"""

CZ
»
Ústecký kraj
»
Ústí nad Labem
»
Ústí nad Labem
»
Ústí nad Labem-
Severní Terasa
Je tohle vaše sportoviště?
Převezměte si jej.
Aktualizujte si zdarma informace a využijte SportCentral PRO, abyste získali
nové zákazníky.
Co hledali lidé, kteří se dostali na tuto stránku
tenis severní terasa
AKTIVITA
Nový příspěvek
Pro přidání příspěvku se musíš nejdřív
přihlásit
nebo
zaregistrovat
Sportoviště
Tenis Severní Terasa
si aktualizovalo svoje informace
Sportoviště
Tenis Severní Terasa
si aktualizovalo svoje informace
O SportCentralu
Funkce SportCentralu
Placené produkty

"""
"""

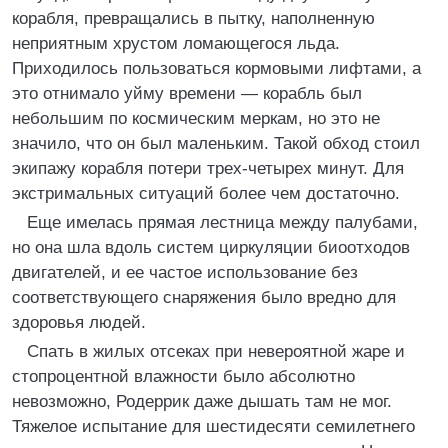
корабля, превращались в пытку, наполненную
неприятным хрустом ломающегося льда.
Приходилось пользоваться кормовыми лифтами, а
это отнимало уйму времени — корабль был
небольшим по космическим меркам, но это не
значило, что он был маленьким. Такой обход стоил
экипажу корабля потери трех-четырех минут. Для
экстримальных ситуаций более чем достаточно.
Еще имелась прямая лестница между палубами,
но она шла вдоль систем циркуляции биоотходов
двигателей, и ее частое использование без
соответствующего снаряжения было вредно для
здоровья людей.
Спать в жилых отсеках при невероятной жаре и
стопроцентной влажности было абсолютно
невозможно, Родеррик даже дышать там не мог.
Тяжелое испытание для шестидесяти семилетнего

"""

* Exercise prompt *
Starting at the line that has "экипажу корабля потери" in the records above, restate word for word every line until the one that has "Тяжелое испытание для шестидесяти семилетнего", and include that one as well.

* Reply to the task *
экипажу корабля потери трех-четырех минут. Для
экстримальных ситуаций более чем достаточно.
Еще имелась прямая лестница между палубами,
но она шла вдоль систем циркуляции биоотходов
двигателей, и ее частое использование без
соответствующего снаряжения было вредно для
здоровья людей.
Спать в жилых отсеках при невероятной жаре и
стопроцентной влажности было абсолютно
невозможно, Родеррик даже дышать там не мог.
Тяжелое испытание для шестидесяти семилетнего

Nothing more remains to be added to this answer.